## Problem statement
Find each line in the records below that contains the word "will", and copy it out.

## Available data
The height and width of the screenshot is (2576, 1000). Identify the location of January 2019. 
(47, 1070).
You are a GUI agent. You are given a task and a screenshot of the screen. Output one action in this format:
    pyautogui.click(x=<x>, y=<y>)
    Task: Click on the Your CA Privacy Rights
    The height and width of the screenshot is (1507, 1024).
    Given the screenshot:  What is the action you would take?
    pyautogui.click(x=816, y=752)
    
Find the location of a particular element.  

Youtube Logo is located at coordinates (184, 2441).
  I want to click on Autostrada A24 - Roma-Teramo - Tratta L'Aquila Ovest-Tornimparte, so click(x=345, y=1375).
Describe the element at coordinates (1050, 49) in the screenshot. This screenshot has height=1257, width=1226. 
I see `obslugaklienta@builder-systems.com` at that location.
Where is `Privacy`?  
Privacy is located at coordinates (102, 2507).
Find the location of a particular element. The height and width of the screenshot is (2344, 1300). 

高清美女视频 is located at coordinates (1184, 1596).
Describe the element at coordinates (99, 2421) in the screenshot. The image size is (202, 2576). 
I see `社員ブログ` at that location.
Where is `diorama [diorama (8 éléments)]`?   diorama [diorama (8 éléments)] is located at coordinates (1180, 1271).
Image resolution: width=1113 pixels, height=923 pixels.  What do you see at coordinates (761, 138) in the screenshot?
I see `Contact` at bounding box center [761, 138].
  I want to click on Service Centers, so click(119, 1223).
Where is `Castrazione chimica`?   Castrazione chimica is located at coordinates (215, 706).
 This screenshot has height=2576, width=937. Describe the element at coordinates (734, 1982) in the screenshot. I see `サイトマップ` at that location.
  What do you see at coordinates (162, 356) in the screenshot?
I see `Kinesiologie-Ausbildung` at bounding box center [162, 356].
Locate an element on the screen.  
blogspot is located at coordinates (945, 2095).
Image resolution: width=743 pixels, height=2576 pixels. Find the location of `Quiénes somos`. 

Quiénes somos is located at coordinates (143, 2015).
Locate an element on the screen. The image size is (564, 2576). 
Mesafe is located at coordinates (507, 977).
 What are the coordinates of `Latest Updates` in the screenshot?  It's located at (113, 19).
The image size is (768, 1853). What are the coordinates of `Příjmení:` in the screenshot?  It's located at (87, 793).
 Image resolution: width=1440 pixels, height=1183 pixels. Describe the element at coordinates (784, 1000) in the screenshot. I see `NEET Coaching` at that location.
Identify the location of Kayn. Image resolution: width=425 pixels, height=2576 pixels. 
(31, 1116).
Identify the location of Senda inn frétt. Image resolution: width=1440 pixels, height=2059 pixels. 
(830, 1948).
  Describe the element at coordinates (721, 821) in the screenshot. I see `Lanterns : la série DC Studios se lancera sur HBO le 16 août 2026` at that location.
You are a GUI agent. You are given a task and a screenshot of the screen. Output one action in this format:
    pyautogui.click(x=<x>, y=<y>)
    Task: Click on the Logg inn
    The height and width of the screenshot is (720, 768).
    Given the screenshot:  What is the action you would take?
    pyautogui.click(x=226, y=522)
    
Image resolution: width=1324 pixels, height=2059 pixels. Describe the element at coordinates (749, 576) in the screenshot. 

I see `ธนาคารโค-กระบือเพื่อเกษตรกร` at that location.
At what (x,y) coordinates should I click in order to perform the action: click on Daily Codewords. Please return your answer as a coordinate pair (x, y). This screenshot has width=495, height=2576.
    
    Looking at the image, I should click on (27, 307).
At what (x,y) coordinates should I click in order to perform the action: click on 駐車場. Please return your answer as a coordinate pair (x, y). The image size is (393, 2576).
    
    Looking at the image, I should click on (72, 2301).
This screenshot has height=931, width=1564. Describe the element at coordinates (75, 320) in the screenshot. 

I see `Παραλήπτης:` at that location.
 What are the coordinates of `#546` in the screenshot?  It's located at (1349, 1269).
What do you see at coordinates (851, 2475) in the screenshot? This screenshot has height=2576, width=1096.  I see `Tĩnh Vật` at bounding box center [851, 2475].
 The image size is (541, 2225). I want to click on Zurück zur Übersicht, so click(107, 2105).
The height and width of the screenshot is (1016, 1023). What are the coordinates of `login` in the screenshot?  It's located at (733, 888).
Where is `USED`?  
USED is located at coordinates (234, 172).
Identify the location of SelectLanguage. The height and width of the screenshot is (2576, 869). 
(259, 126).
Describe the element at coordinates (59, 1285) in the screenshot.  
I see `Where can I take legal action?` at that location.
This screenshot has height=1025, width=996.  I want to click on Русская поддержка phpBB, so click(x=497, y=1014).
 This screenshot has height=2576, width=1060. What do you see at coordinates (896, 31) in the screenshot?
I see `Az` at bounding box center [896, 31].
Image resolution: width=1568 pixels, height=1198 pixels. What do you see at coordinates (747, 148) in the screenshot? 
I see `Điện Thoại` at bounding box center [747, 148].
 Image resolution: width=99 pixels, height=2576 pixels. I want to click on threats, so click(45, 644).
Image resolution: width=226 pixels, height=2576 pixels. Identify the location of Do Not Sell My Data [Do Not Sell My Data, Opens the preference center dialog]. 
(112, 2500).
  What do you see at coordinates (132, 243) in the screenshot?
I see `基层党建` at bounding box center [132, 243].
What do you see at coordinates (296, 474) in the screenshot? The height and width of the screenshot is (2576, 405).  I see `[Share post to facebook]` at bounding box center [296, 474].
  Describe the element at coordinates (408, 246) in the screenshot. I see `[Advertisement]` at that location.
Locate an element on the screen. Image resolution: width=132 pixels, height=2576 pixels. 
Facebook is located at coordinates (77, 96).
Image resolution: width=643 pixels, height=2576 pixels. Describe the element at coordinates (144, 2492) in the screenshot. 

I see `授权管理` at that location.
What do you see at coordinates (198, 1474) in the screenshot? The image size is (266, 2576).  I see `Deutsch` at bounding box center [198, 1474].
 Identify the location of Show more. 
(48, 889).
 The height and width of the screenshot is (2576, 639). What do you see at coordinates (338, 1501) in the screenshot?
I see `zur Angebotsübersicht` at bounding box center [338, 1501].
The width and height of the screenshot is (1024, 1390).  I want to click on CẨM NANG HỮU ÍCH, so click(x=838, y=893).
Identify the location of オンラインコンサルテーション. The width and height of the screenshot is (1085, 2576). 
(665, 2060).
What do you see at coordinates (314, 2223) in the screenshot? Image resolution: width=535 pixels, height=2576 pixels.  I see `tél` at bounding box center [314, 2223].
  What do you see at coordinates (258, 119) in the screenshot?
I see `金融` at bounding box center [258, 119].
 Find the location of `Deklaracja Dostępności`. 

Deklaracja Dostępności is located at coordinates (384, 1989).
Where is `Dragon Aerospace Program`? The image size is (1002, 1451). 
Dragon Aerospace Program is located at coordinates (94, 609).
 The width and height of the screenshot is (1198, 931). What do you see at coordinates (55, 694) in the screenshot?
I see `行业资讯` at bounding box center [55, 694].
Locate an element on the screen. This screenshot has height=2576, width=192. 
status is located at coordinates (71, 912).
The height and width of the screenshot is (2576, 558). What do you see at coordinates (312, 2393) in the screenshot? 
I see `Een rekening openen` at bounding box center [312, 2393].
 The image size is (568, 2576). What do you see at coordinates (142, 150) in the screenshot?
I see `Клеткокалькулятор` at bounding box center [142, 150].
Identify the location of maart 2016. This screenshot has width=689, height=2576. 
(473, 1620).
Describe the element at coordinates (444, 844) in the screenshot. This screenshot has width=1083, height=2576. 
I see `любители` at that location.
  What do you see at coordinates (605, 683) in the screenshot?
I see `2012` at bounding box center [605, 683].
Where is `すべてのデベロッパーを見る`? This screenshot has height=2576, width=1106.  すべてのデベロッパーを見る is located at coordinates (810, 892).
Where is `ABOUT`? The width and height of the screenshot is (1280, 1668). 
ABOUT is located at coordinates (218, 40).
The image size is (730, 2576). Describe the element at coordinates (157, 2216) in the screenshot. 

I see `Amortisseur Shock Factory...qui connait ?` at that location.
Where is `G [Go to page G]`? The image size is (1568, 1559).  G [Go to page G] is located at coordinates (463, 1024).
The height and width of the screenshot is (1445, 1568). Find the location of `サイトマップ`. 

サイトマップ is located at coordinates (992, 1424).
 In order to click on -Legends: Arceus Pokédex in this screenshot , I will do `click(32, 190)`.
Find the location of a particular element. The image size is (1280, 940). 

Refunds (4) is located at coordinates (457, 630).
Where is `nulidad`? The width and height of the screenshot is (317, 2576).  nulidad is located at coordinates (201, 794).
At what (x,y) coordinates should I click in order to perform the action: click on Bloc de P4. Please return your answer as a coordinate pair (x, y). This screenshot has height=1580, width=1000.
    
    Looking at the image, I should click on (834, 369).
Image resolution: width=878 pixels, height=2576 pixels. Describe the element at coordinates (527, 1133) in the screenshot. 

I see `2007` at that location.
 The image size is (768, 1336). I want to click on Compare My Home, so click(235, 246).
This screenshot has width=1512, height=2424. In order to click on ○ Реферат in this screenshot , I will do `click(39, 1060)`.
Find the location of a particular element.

## Expected answer
 In order to click on -Legends: Arceus Pokédex in this screenshot , I will do `click(32, 190)`.
This screenshot has width=1512, height=2424. In order to click on ○ Реферат in this screenshot , I will do `click(39, 1060)`.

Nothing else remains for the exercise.